Life can ache; the living will tell you this. But the dead make no complaint.
There is no greater tragedy than the fall of a dream! Napoleon dreamed; so did a savage. It is the same. I know of the scene of a great tragedy. Very few have recognised it as such; there was so little noise along with it. It happened at the Omaha Agency, which is situated on the Missouri River some seventy miles above Omaha.
The summer of 1900 debilitated all thermal adjectives. It was not hot; it was Saharical! It would hardly have been hyperbole to have said that the Old Century lay dying of a fever. The untilled hills of the reservation thrust themselves up in the August sunshine like the emaciated joints of one bedridden. The land lay as yellow as the skin of a fever patient, except in those rare spots where the melancholy corn struggled heartlessly up a hillside, making a blotch like a bedsore!

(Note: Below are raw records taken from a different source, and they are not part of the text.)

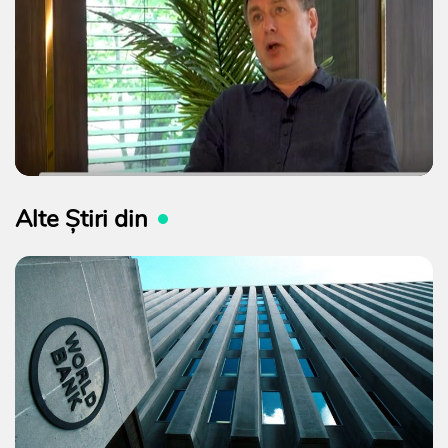
Alte Știri din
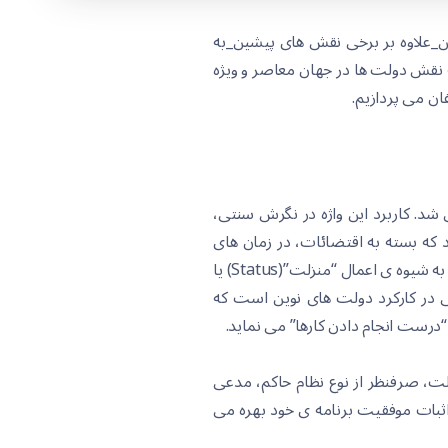
ن_علاوه بر برخی نقش های پیشین_به
ه نقش دولت ها در جهان معاصر و ویژه
ن می پردازیم.
 شد. کاربرد این واژه در نگرش سنتی،
د که بسته به اقتضائات، در زمان های
مختلف، از ابزارهای خود به اشکالی که”می خواهند” یا “می توانند” استفاده کنند. این ابزار ممکن بود در “کارآمدی” به شیوه ی اعمال “منزلت”(Status) یا
ر مهمی در کارکرد دولت های نوین است که
درست انجام دادن کارها” می نماید.
لت، صرفنظر از نوع نظام حاکم، مدعی
ثبات موفقیت برنامه ی خود بهره می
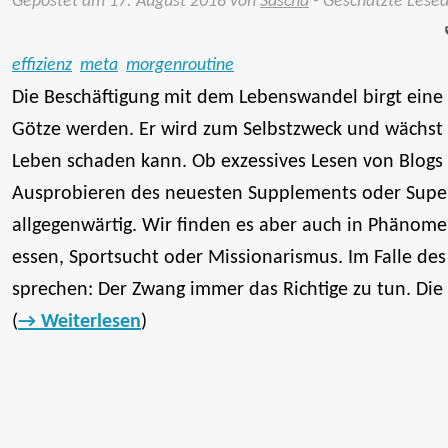
Gepostet am
17. August 2018
von
Sascha
- Geschätzte Lese
effizienz
meta
morgenroutine
Die Beschäftigung mit dem Lebenswandel birgt eine
Götze werden. Er wird zum Selbstzweck und wächst 
Leben schaden kann. Ob exzessives Lesen von Blogs
Ausprobieren des neuesten Supplements oder Super
allgegenwärtig. Wir finden es aber auch in Phänom
essen, Sportsucht oder Missionarismus. Im Falle de
sprechen: Der Zwang immer das Richtige zu tun. Die
(
Weiterlesen
)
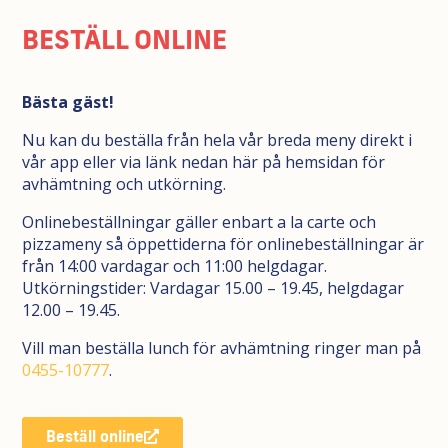
BESTÄLL ONLINE
Bästa gäst!
Nu kan du beställa från hela vår breda meny direkt i
vår app eller via länk nedan här på hemsidan för
avhämtning och utkörning.
Onlinebeställningar gäller enbart a la carte och
pizzameny så öppettiderna för onlinebeställningar är
från 14:00 vardagar och 11:00 helgdagar.
Utkörningstider: Vardagar 15.00 – 19.45, helgdagar
12.00 – 19.45.
Vill man beställa lunch för avhämtning ringer man på
0455-10777
.
Beställ online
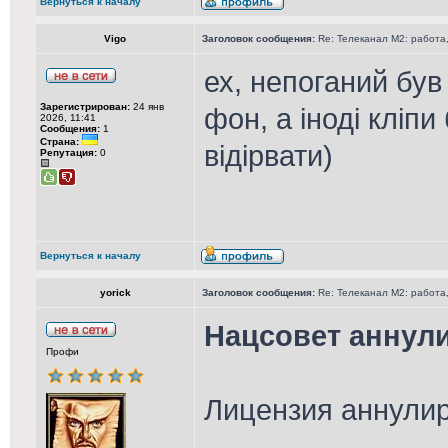
Вернуться к началу
Vigo
Заголовок сообщения:
Re: Телеканал М2: работа,
ех, непоганий був
Зарегистрирован:
24 янв
фон, а іноді кліпи
2026, 11:41
Сообщения:
1
Страна:
відірвати)
Репутация:
0
Вернуться к началу
yorick
Заголовок сообщения:
Re: Телеканал М2: работа,
Нацсовет аннул
Профи
Лицензия аннулир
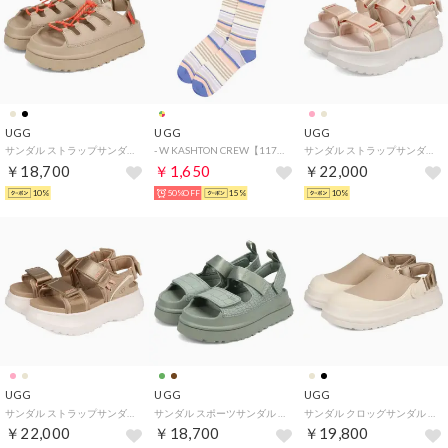
UGG
UGG
UGG
サンダル ストラップサンダル ゴールデングロウトグル レディース 厚底 W GOLDENGLOW TOGGLE 1179370 （MUSTARD SEED）
- W KASHTON CREW【1175254-BTTS】 （betta stripe）
サンダル ストラップサンダル アストロメトロ レディース 厚底 ASTROMETRO STRAP ブラウン ピンク 1175297 （DARK QUARTZ）
￥18,700
￥1,650
￥22,000
10%
50%OFF
15%
10%
UGG
UGG
UGG
サンダル ストラップサンダル アストロメトロ レディース 厚底 ASTROMETRO STRAP ブラウン ピンク 1175297 （SAND/JASMINE）
サンダル スポーツサンダル ゴールデングロウ エンボス レディース 厚底 軽量 GOLDENGLOW EMBOSSED グリーン ブラウン 1175311 （ARTICHOKE）
サンダル クロッグサンダル ゴールデングロウ キャンバスクロッグ レディース 撥水 GOLDENGLOW CANVAS CLOG 1175295 （MUSTARD SEED）
￥22,000
￥18,700
￥19,800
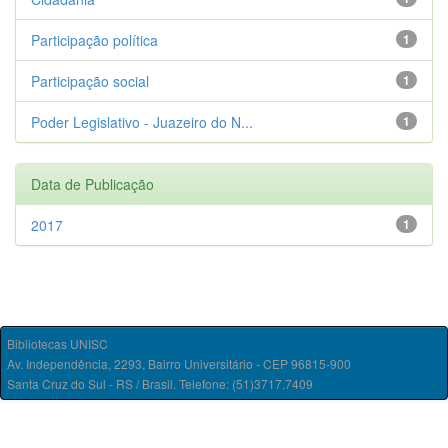
Participação política
1
Participação social
1
Poder Legislativo - Juazeiro do N...
1
Data de Publicação
2017
1
Bibliotecas UNISC
Av. Independência, 2293, Bairro Universitário - CEP 96815-900
Santa Cruz do Sul - RS / Brasil. Telefone: (51)3717.7409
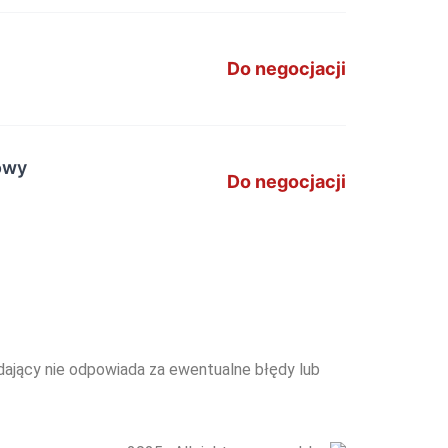
Do negocjacji
owy
Do negocjacji
edający nie odpowiada za ewentualne błędy lub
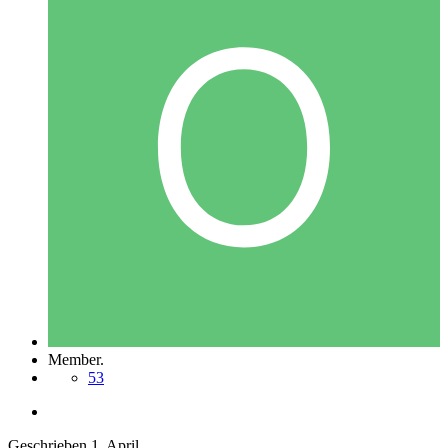
Member.
53
Geschrieben
1. April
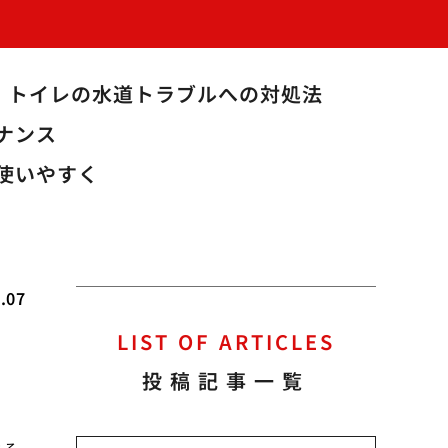
トイレの水道トラブルへの対処法
ナンス
使いやすく
.07
LIST OF ARTICLES
投稿記事一覧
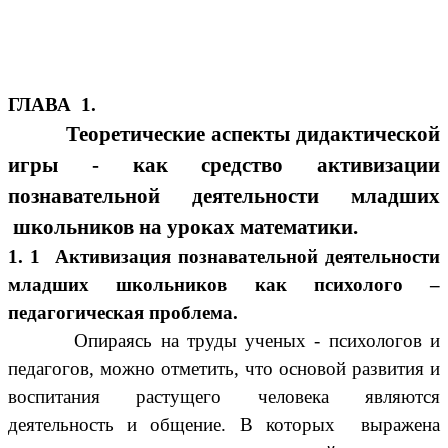
ГЛАВА 1.
Теоретические аспекты дидактической
игры - как средство активизации
познавательной деятельности младших
школьников на уроках математики.
1. 1 Активизация познавательной деятельности
младших школьников как психолого –
педагогическая проблема.
Опираясь на труды ученых - психологов и
педагогов, можно отметить, что основой развития и
воспитания растущего человека являются
деятельность и общение. В которых выражена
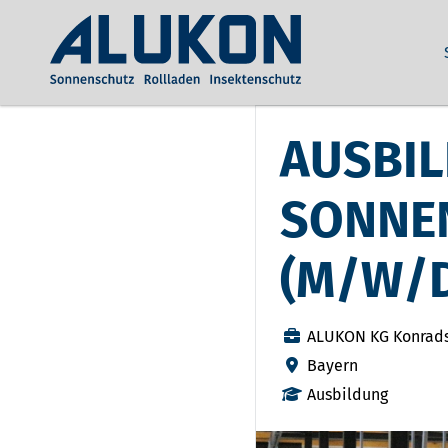
AUSBI
SONNE
(M/W/
ALUKON KG Konrad
Bayern
Ausbildung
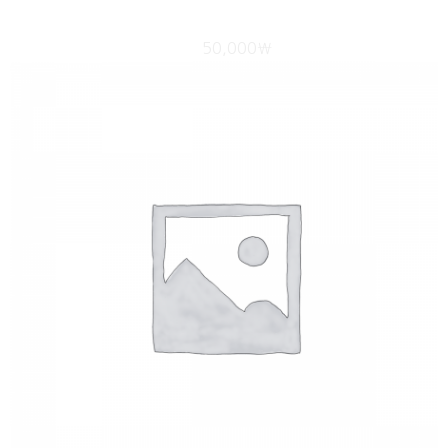
[New] 온라인 쿼드랭스 2기
50,000
₩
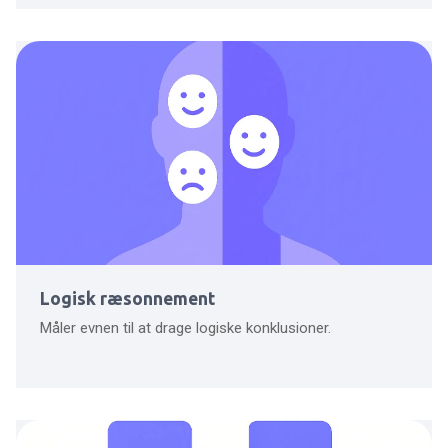
Logisk ræsonnement
Måler evnen til at drage logiske konklusioner.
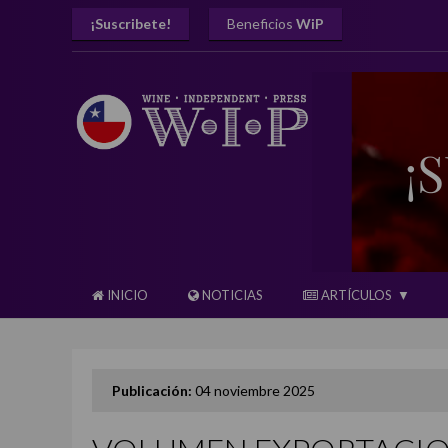
¡Suscribete!
Beneficios
WiP
INICIO
NOTICIAS
ARTÍCULOS
Publicación:
04 noviembre 2025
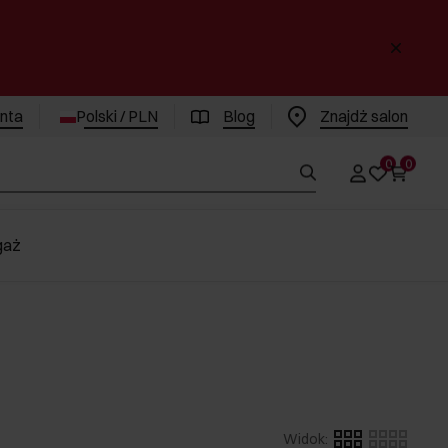
enta
Polski / PLN
Blog
Znajdż salon
0
0
gaż
Widok
:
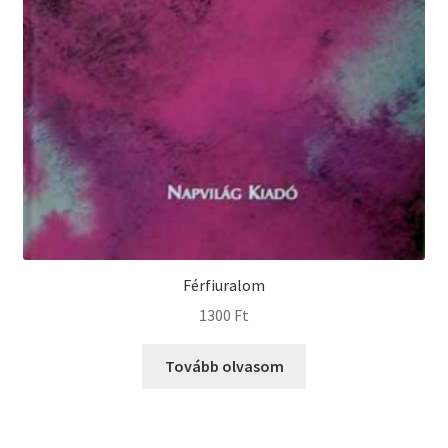
Férfiuralom
1300
Ft
Tovább olvasom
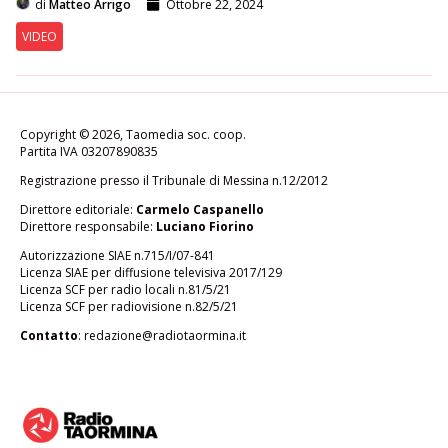
di
Matteo Arrigo
Ottobre 22, 2024
VIDEO
Copyright © 2026, Taomedia soc. coop.
Partita IVA 03207890835
Registrazione presso il Tribunale di Messina n.12/2012
Direttore editoriale:
Carmelo Caspanello
Direttore responsabile:
Luciano Fiorino
Autorizzazione SIAE n.715/I/07-841
Licenza SIAE per diffusione televisiva 2017/129
Licenza SCF per radio locali n.81/5/21
Licenza SCF per radiovisione n.82/5/21
Contatto
:
redazione@radiotaormina.it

The blood of the prairie was impoverished, and the sky would give no drink with which to fill the dwindling veins. When one wished to search the horizon for the cloud that was not there, he did it from beneath an arched hand. The small whirlwinds that awoke like sudden fits of madness in the sultry air, rearing yellow columns of dust into the sky—these alone relieved the monotony of dazzle.
Every evening the clouds rolled flashing about the horizon and thundered back into the night. They were merely taunts, like the holding of a cool cup just out of reach of a fevered mouth; and the clear nights passed, bringing dewless dawns, until the ground cracked like a parched lip!
The annual Indian powwow was to be ended prematurely that year, for the sun beat uninvitingly upon the flat bottom where the dances were held, and the Indians found much comfort in the shade of their summer tepees. But when it was noised about that, upon the next day, the old medicine-man Mahowari (Passing Cloud) would dance potent dances and sing a thunder song with which to awaken the lazy thunder spirits to their neglected duty of rain-making, then the argument of the heat became feeble.
So the next morning, the bronze head of every Indian tepeehold took his pony, his dogs, his squaw, and his papooses of indefinite number to the powwow ground. In addition to these, the old men carried with them long memories and an implicit faith.
The young men, who had been away to Indian school, and had succeeded to some extent in stuffing their brown skins with white souls, carried with them curiosity and doubt, which, if properly united, beget derision.
The old men went to a shrine; the young men went to a show. When a shrine becomes a show, the World advances a step. And that is the benevolence of Natural Law!